Где же могла быть эта китайская прачечная? По приметам, разбросанным по пьесе, видно, что она где-то на Садовой, но не рядом с квартирой Зои: та посылает за китайцем Манюшку на извозчике. Ближайшая оказалась почти напротив дома Коморских: Малый Козихинский переулок, 7 (дом на углу с улицей Остужева не сохранился), и название ее — «Шанхайская» — можно отыскать в старых московских справочниках. В булгаковской пьесе слова «Шанхай», «шанхайская» повторяются довольно часто: сами китайцы оттуда родом, туда убегают (или пытаются убежать) Херувим с Манюшкой. А одна из старожилок этого переулка, архитектор С.З. Долинская до сих пор хранит вещи с вышитыми на них иероглифами-метками этой прачечной.
Несмотря на все перипетии, на злую, трагикомическую, скандальную ситуацию, в булгаковской пьесе присутствует столь нежная материя, как неподдельная любовь. Но не столь высокая и романтическая, как в будущем романе о Мастере и Маргарите, а приземленная, бытовая, изломанная, несчастная, показанная гротескно и сатирически. Любовь к Обольянинову в конечном счете движет Зойкой, мечтающей увезти его в Париж. По-своему любят Манюшку оба китайца. Гусь любит Аллу, из-за нее бросил семью и жестоко страдает перед своей гибелью. Алла, чтобы встретиться с любимым человеком в Париже, идет на сатанинский соблазн Зойки. Ее реплика: «Знаете, кто вы, Зойка? Вы — черт!», которой очень дорожил Булгаков и которую театр выкинул, соотносится со сценой Маргариты и Азазелло в «закатном» романе.
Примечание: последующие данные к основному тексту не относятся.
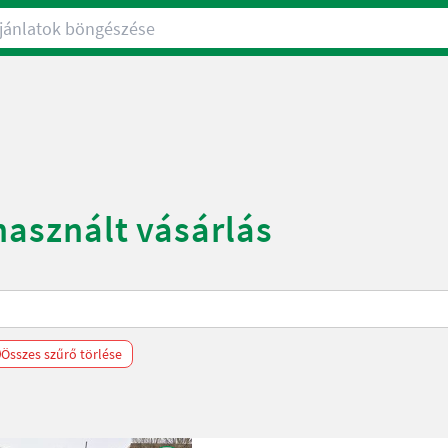
nlatok böngészése
használt vásárlás
Összes szűrő törlése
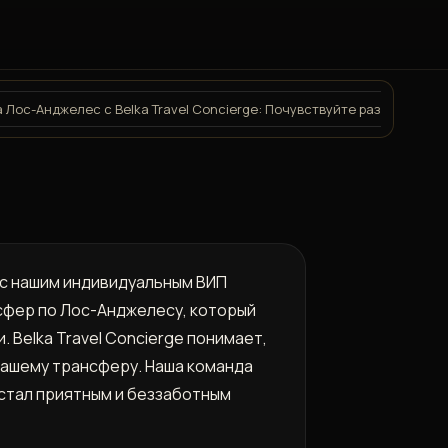
 Лос-Анджелес с Belka Travel Concierge: Почувствуйте разницу
а с нашим индивидуальным ВИП
сфер по Лос-Анджелесу, который
 Belka Travel Concierge понимает,
вашему трансферу. Наша команда
стал приятным и беззаботным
Как тот искушает встречей с Мастером Маргариту, так Зойка соблазняет Аллу парижскими Большими Бульварами, даря ей своего рода бесовский знак — сиреневое платье от Пакена. А бал у Зойки с оглушительным фокстротом и не менее оглушительным скандалом и убийством не проецируется ли на будущий бал Сатаны, тоже завершившийся смертью гостя?..
Арестом Зойки и ее клиентов заканчивается пьеса. Порок наказан, хотя некоторые герои ускользнули от правосудия. Зойкина квартира в финале спектакля исчезает, как сон1.
Примечания
1. Мягков Борис. Указ. соч. С. 201—204.